Но были ночлежки и более опрятные: здесь ночевали и жили на полатях преимущественно крестьяне, пришедшие в Москву на заработки, мелкие поденщики, землекопы, плотники и разные странники, вообще не те безнадежные пропойцы, которые селились отдельно, в своей компании. Эти поденщики покупали себе еду здесь же, на площади, у разносчиков. Но это была уже не бульонка, а горячие щи, гречневая либо пшенная каша. Кипяток бывал здесь днем и ночью для всех — это полагалось от городской управы. В самых лучших условиях жили воры: у них водились деньжонки — иногда много, а то ничего. У них же было строгое правило — не трогать никого из ближайшего соседнего населения: ни купцов, ни домовладельцев, ни их гостей, чтобы в своем участке все было благополучно. Это была круговая порука, за нарушение нещадно били. Таким правилом воры как бы страховали себя от соседских неудовольствий и преследований. Местные городовые отлично знали в лицо многих воров и тоже без крайней надобности их не тревожили. Но изредка бывали такие случаи: от большого начальства приходил приказ во что бы то ни стало разыскать украденную вчера дамскую сумочку или меховую шапку, сорванную с головы проезжего. И городовой — старый знакомый — шел прямо в ночлежку и заявлял: ‘Эй вы, жулики! Вернуть вчерашнюю шапку чтоб сей момент!..’ И шапка откуда-то появлялась и передавалась городовому с великим огорчением. Но подобные случаи бывали все-таки редко.
Хитровка была ужасна тем, что засасывала людей, как трясина, и раз попал сюда человек, его уже почти ничто не могло спасти. Бывали случаи, когда родные или друзья извлекали отсюда пропившегося и одичавшего человека, одевали его, давали заработок, но — трясина тянула обратно, и спасенный вскоре вновь спускал с себя все, облачался в лохмотья и, снова оказавшись ‘на дне’, погибал здесь навеки.

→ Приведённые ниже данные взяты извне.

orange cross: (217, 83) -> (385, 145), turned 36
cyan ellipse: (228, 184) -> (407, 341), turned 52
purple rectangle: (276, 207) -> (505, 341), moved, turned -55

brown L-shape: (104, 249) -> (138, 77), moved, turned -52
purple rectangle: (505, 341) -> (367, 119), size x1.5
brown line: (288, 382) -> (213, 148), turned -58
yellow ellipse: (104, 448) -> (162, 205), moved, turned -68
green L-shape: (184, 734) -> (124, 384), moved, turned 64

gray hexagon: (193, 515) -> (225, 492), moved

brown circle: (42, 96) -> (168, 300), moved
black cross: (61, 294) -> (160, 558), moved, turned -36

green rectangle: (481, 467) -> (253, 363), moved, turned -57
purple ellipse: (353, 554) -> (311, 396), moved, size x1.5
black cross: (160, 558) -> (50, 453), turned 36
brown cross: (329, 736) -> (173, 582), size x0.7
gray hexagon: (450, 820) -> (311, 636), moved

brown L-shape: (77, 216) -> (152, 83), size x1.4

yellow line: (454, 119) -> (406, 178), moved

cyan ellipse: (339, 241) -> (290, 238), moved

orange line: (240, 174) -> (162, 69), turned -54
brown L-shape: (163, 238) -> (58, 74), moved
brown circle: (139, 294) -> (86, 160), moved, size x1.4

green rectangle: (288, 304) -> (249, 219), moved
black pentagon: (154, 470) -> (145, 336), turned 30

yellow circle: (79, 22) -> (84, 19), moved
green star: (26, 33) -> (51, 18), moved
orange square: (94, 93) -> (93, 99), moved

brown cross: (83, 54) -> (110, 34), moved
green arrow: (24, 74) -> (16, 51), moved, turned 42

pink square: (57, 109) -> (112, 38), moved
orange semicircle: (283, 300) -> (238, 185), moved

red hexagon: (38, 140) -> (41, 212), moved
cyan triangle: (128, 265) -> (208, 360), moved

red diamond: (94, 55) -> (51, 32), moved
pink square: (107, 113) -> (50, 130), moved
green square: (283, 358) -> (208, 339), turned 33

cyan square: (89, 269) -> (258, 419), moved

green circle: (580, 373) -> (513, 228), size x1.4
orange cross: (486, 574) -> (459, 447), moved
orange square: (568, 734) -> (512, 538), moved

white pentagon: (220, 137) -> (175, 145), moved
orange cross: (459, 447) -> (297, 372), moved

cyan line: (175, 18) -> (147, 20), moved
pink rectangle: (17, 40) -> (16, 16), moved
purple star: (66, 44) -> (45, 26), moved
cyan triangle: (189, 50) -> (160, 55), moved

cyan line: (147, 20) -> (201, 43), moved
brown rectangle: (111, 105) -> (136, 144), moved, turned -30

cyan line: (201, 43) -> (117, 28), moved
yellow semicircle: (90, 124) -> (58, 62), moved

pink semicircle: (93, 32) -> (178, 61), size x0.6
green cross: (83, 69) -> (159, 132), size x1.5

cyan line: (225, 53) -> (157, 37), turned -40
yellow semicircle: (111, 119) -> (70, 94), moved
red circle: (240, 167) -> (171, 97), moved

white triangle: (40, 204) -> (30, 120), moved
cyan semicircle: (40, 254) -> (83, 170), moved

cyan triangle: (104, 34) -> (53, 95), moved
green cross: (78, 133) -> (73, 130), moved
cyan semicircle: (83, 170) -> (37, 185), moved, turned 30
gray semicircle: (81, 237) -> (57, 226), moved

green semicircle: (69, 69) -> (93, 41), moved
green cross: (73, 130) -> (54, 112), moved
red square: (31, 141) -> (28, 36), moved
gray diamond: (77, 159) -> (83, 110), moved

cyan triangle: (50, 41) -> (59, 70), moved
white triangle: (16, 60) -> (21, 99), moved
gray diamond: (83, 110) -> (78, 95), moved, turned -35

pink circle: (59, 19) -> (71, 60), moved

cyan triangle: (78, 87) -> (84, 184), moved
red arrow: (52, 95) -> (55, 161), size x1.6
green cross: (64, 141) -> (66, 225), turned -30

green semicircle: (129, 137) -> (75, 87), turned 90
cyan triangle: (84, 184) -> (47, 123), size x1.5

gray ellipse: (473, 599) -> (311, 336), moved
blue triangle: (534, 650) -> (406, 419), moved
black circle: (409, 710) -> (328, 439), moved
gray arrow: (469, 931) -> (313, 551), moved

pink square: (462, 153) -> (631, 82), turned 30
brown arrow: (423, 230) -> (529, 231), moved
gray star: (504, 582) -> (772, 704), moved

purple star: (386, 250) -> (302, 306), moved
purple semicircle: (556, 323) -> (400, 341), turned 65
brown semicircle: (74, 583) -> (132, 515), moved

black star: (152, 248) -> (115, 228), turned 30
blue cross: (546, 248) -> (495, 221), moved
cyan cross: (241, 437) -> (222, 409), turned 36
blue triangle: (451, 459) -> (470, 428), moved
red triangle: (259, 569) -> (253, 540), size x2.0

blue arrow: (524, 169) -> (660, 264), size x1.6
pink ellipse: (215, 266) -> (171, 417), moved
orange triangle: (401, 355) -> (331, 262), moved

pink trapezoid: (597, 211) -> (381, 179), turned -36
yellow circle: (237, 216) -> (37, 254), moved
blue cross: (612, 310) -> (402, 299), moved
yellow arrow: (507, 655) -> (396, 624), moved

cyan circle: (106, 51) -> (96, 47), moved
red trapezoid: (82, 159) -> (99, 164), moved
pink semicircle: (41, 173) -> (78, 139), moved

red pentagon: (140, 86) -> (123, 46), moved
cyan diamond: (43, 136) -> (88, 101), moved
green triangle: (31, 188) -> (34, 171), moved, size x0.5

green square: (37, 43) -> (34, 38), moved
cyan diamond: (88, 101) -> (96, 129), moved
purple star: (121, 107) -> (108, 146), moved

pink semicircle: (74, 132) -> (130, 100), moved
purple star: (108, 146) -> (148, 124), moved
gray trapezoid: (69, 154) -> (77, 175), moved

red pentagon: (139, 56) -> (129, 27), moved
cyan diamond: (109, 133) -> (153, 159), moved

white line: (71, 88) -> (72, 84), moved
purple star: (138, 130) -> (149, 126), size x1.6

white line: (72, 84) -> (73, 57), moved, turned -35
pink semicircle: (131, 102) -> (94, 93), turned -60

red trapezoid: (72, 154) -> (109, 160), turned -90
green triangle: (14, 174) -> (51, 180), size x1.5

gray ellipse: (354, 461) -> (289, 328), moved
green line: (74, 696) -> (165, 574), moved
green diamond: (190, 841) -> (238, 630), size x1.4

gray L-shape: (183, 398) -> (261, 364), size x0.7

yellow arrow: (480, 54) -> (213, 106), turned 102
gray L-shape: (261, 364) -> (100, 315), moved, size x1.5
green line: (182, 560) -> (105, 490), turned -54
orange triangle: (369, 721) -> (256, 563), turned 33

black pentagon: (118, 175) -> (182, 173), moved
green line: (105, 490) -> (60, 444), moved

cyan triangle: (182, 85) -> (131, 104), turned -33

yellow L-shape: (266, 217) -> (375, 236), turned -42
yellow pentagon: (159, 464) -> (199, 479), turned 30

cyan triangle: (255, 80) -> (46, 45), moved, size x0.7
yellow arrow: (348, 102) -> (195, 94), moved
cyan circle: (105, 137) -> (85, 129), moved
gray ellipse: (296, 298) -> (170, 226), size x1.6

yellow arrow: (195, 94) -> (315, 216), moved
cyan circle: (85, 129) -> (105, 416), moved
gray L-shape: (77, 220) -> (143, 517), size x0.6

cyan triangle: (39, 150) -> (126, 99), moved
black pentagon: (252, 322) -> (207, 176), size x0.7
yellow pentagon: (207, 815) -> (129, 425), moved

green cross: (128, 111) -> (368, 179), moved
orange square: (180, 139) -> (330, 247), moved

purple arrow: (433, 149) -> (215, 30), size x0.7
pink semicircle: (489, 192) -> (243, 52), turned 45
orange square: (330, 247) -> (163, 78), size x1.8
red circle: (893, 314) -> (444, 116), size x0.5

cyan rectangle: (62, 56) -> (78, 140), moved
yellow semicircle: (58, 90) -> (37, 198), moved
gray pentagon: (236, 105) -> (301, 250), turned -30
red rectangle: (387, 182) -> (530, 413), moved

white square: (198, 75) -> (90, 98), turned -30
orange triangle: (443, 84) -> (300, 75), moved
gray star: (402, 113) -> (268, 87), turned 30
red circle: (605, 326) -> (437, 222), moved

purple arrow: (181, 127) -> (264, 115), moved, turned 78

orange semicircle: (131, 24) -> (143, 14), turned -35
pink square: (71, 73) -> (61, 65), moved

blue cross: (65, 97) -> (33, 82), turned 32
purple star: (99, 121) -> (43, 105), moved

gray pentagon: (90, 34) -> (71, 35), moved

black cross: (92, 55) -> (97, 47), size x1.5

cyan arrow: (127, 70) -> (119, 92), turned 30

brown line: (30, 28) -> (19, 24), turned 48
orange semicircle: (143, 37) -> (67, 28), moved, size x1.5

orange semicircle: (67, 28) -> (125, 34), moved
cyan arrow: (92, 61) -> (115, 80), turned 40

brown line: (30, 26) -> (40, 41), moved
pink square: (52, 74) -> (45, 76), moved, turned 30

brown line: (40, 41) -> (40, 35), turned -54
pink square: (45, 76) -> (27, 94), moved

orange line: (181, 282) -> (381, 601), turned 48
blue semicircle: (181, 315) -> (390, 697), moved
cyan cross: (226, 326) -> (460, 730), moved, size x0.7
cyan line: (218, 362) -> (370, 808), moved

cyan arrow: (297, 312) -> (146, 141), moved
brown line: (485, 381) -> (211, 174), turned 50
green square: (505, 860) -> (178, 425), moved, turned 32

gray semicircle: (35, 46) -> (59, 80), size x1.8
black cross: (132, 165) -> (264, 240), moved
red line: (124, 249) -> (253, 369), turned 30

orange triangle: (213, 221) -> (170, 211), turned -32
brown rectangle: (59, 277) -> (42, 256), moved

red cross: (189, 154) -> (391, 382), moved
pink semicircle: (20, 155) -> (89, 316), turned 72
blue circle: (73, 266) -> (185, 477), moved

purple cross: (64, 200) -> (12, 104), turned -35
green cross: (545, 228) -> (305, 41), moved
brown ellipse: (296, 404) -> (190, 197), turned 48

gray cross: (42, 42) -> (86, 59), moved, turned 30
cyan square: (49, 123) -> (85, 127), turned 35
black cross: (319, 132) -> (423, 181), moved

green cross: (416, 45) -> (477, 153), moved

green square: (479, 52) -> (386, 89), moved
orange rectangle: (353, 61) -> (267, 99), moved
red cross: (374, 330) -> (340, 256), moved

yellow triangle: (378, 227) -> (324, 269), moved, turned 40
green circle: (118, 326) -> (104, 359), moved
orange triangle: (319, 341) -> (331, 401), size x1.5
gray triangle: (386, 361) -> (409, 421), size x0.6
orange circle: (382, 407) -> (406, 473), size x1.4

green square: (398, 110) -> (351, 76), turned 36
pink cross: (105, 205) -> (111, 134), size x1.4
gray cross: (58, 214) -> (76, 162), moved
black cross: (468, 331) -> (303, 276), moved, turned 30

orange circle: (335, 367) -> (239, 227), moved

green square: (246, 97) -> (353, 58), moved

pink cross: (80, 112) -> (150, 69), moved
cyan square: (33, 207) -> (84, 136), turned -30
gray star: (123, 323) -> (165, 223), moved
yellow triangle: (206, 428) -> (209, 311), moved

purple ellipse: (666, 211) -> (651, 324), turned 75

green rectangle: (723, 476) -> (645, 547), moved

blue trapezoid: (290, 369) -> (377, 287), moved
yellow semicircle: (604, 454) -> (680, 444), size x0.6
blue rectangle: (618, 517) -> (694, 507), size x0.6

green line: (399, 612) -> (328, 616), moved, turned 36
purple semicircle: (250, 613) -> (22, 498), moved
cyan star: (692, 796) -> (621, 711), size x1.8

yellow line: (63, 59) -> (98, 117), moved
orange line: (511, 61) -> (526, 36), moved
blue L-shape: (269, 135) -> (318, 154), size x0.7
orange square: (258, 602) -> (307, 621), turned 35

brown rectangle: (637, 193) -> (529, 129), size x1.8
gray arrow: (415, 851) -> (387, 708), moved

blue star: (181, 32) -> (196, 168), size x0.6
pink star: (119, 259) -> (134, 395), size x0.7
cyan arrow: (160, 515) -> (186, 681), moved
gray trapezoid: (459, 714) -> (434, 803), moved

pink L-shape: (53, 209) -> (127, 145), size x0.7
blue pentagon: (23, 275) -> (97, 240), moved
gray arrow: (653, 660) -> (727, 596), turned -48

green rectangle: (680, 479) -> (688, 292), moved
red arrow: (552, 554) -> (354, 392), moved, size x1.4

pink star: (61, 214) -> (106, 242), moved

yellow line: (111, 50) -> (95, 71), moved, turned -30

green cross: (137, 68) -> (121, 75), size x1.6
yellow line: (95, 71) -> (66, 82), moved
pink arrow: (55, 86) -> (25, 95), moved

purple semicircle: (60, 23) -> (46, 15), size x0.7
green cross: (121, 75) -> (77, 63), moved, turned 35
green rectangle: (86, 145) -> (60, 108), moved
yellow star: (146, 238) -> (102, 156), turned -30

У меня были знакомые на Хитровке, вернее — знаемые. Небольшая группа, человек в восемь: это — театральные переписчики ролей и пьес, работавшие артельно. Я их никогда не видал, но раза два в год, перед праздником рождества и пасхи, получал от них письмо, написанное твердым, четким почерком, с приветствием и просьбой передать сколько-нибудь денег их уполномоченному, потому что сами они не могут прийти за ответом: не в чем выйти на улицу, затем следовали подписи всей артели. И это длилось в течение ряда лет. Я справлялся как-то в театральной библиотеке Рассохина, и там мне подтвердили, что переписчики эти работают на библиотеку, переписывают хорошо и берут недорого, но видеть их нельзя за отсутствием платья, деловые сношения с ними ведутся через уполномоченного, который берет себе за услуги известный процент, и немалый. А работали эти переписчики за неимением столов, лежа ничком на полу,
И вот, как контраст, в противоположность этой голи и грязи, вспоминаются роскошные, излюбленные кутящими москвичами рестораны ‘Стрельна’ и ‘Яр’, умышленно расположенные за бывшей чертой города — сейчас же за Триумфальной аркой, по пути к Петровскому парку. Сюда езжали на лихачах, на парах с отлетом и на русских тройках, гремя бубенцами и взвивая вихрем снежную пыль. Громадные пальмы до высокого стеклянного потолка, тропические растения — целый ботанический сад — встречали беспечных гостей, в широких бассейнах извивались живые стерляди и жирные налимы, обреченные в любую минуту, на выбор, стать жертвой кухни, французское шампанское и заграничные привозные фрукты, хоры цыган с их своеобразными романсами под звуки гитар и с дикими страстными выкриками. Разгоряченные вином некоторые чувствительные москвичи плакали, а иные в сокрушительной тоске по отвергнутой любви и в пьяной запальчивости разбивали бутылками зеркала. Вряд ли кто задавался вопросом: где пьянство было более порочно — тут или там — на Хитровке?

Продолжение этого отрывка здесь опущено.